National History Day® (NHD) recently announced Chadron High School History and Civics teacher Michael Sandstrom as one of only 15 educators who will create a valuable new classroom resource.
Over the next several months, Sandstrom and the cohort of contributors will work directly with NHD and Library of Congress staff to write and test a series of five student guides based on the five NHD project categories: documentary, exhibit, paper, performance, and website. The guides will help students find, analyze, and integrate primary sources from the Library of Congress into their NHD projects. Sandstrom’s experience will include advanced virtual training with the Library of Congress and its TPS partners. Upon the guides’ completion, NHD will distribute the series online.
The cohort of 15 teachers will begin its work with National History Day and Library of Congress staff immediately. The educators chosen for the program represent Illinois, Indiana, Kansas, Massachusetts, Nebraska, New Mexico, Ohio, Pennsylvania, Rhode Island, Texas, Virginia, Washington, and Wisconsin.
The past couple years have seen Sandstrom recognized as the Nebraska History Teacher of the Year for 2019, a recipient of the Nebraska Department of Education Award of Excellence and a finalist for Nebraska’s 2021 Teacher of the Year.
As to how he became involved with the latest NHD project, Sandstrom said, “Things tend to build on themselves.” He previously researched the life and service of World War I Corporal William Charles Herman as part of Memorializing the Fallen, another NHD program, and was therefore among those contacted based on previous exposure.
He still had to apply, provide a written sample and answer a few questions before the formal selection and placement. Within the 15-member cohort, he said, there are four who were on the same trip to France and Belgium that he took while researching Corporal Herman in 2019. One of them also happens to be his roommate from that trip abroad.
Sandstrom is taking what’s referred to as the basic course in teaching primary sources from the Library of Congress, a 12-hour course that introduces the library’s website, resources and functions. In the meantime, he’s also doing virtual weekly meetings with others to determine what their idea will be for their chapter.
He explained the initial group of 15 was divided into five groups of three, covering the five areas for the student guides. He’s part of the “website” category, working to first define what topics they will cover before looking into research as to what the Library of Congress has on those topics to write their guide.
Sandstrom is currently in his fifth year with Chadron High School. Principal Jerry Mack said Sandstrom, a CHS graduate was a high-achieving student at Chadron State College, where he also played football. Sandstrom earned his Bachelor’s of Science in in Education in 2013 and moved to Colorado to begin teaching, but when the previous CHS Social Studies teacher took a job in California there was no question about who to call to fill the spot.

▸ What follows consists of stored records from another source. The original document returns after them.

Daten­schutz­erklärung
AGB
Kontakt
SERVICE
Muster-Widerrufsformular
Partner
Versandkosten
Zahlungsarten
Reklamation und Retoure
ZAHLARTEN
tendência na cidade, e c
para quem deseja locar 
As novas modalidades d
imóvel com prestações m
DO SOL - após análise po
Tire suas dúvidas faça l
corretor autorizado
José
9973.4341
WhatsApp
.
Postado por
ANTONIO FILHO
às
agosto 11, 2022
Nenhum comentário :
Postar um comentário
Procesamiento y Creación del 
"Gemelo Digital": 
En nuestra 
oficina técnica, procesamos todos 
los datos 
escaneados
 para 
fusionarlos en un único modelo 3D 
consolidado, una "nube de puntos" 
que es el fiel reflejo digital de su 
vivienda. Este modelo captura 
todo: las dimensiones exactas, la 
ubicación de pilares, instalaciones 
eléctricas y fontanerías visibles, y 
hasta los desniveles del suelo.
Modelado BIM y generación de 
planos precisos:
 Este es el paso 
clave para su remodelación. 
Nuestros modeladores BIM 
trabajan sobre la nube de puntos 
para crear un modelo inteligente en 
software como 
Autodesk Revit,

“We cold-called Mike,” Mack said. “We had to call and bait him back.” Sandstrom was already being recognized in Colorado, and several educators at the school recalled his dedication as a student and knew he’d be a good fit. To top it off the district was also in need of an elementary teacher, which Sandstrom’s wife Sheyenne is.
Of Sandstrom, Mack continued, “Here’s a kid that coaches football and basketball, varsity-level, and he works for the Forest Service in the summer, yet he always continues to learn or find opportunities for the summer . . . I honestly think every single summer he has found grant opportunities or applied for programs that allow him to continue his own learning. That comes back and benefits students in the classroom.”

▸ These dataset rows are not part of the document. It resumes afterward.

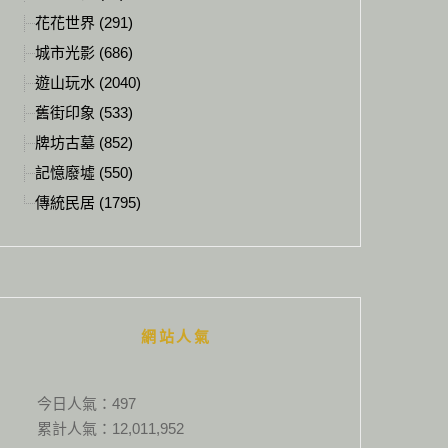
花花世界 (291)
城市光影 (686)
遊山玩水 (2040)
舊街印象 (533)
牌坊古墓 (852)
記憶廢墟 (550)
傳統民居 (1795)
網站人氣
今日人氣：
497
累計人氣：
12,011,952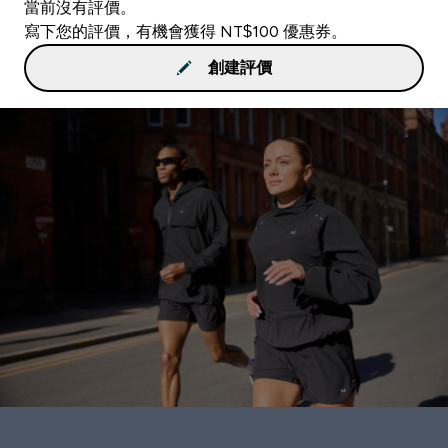
當前沒有評價。
寫下您的評價，有機會獲得 NT$100 優惠券。
創建評價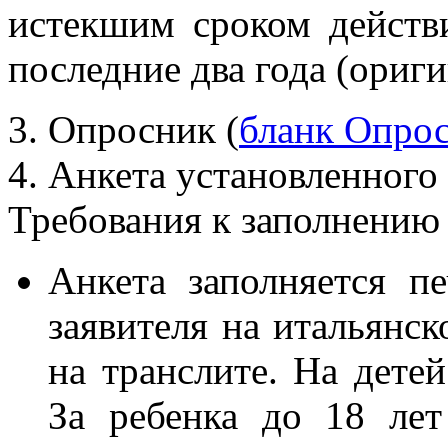
истекшим сроком действи
последние два года (ориги
3. Опросник (
бланк Опро
4. Анкета установленного 
Требования к заполнению
Анкета заполняется п
заявителя на итальянск
на транслите. На детей
За ребенка до 18 лет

“I feel like I’ve learned a lot in everything I’ve ever done,” Sandstrom said. For example, in his research project on Corporal Herman he was able to visit with other educators and discuss ways to present World War I to students. In researching different parts of the Library of Congress website, he’s found a vast resource of political cartoons.
“I’m a huge fan of political cartoons. I think they’re a really important teaching tool because they can tell a lot about multiple things.” There are tiny details the artists put in, many of which reveal a certain point of view, and they are not a text document that might scare off some people.

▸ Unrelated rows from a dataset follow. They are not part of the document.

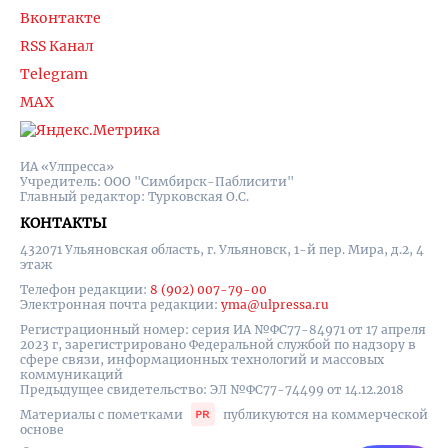
Вконтакте
RSS Канал
Telegram
MAX
ИА «Улпресса»
Учредитель: ООО "Симбирск-Паблисити"
Главный редактор: Турковская О.С.
КОНТАКТЫ
432071 Ульяновская область, г. Ульяновск, 1-й пер. Мира, д.2, 4
этаж
Телефон редакции:
8 (902) 007-79-00
Электронная почта редакции:
yma@ulpressa.ru
Регистрационный номер: серия ИА №ФС77-84971 от 17 апреля
2023 г, зарегистрировано Федеральной службой по надзору в
сфере связи, информационных технологий и массовых
коммуникаций
Предыдущее свидетельство: ЭЛ №ФС77-74499 от 14.12.2018
Материалы с пометками
публикуются на коммерческой
основе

Sandstrom also added he’s always strived to do well, and find avenues where he can do that. Having finished his Master’s from Pace University this past year, he felt like he wanted to be involved with another opportunity for learning
“Mr. Sandstrom and his fellow contributors bring many years of classroom and project-based teaching experience to this endeavor,” said Dr. Cathy Gorn, National History Day Executive Director. “Through this new series, these teachers will showcase the Library’s primary source collections for the benefit of National History Day students for many years to come. We are grateful for this opportunity to work with the Library of Congress as creation partners for this important project.”